Closed huawen-poppy closed 1 year ago
Hi @huawen-poppy,
Thanks for reaching out! I hope you like our work. Checking the notebook file chemCPA_Figure_2_rdkit.py I assume that the correct hashes are these:
# * RDKit:
# * fine-tuned: `'c824e42f7ce751cf9a8ed26f0d9e0af7'`
# * non-pretrained: `'59bdaefb1c1adfaf2976e3fdf62afa21'`
You can access the models used for the paper figures here: https://drive.google.com/file/d/1y2j73xNioavBpWugmEdvyflpjNmpUD1j/view?usp=share_link
I hope that solves your issue.
Hi @huawen-poppy , did you set up seml in order to reproduce the results? I am trying to run the model without seml but it proves to be a bit challenging. If you didn't either, I would greatly appreciate some pointers towards that! Thanks!
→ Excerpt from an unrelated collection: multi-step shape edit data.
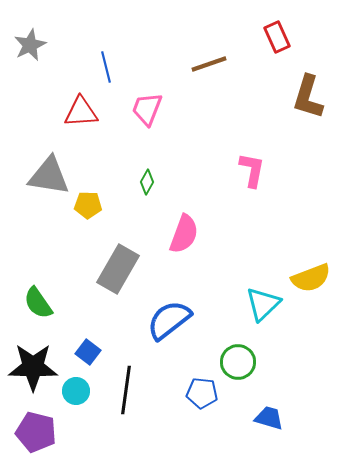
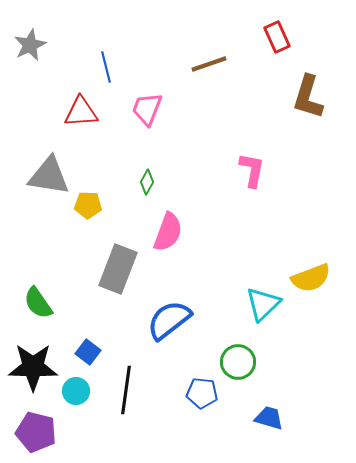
pink semicircle: moved 16 px left, 2 px up
gray rectangle: rotated 9 degrees counterclockwise
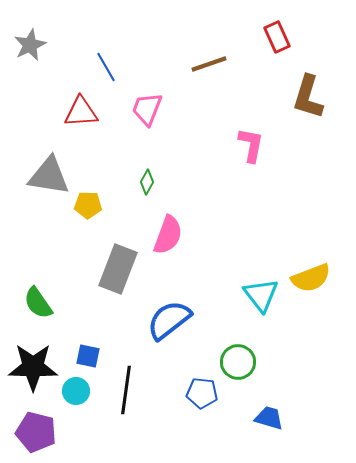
blue line: rotated 16 degrees counterclockwise
pink L-shape: moved 1 px left, 25 px up
pink semicircle: moved 3 px down
cyan triangle: moved 2 px left, 9 px up; rotated 24 degrees counterclockwise
blue square: moved 4 px down; rotated 25 degrees counterclockwise
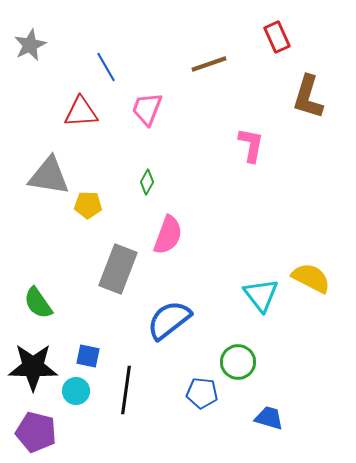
yellow semicircle: rotated 132 degrees counterclockwise
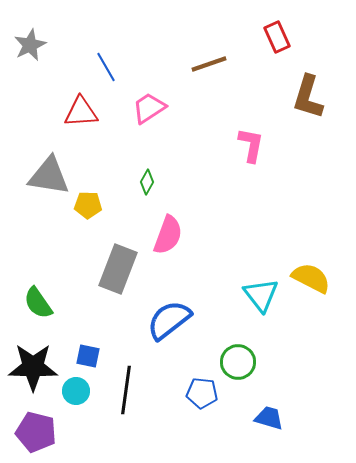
pink trapezoid: moved 2 px right, 1 px up; rotated 36 degrees clockwise
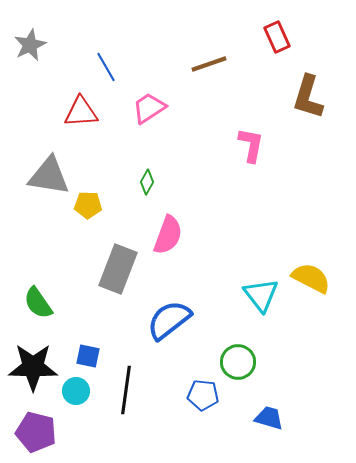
blue pentagon: moved 1 px right, 2 px down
Hello! Thanks for the exciting paper! Recently, I tried to reproduce the results of figure 2 and supplementary table 5. For figure2, I followed the tutorial (chemCPA_Figure_2_rdkit.ipynb) in the notebook directory. But I found the given model hash ids for rdkit models are outside the given finetuning_num_genes.json file. Anyway, I tried to use the rdkit model hash id '27b401db1845eea26c102fb614df9c33' (pretrained) and '51b81b77079c1060aedb0ee2259008ca' (non-pretrained), which are available from the json file to produce figure2. But I got different results from the paper. Could you please provide the models that figure2 used?
For the supplementary table5, I don't know how the mean r2 was calculated. Is the r2-score for the predictions under all kinds of dosage drugs? Or is it only specific to one type of dosage?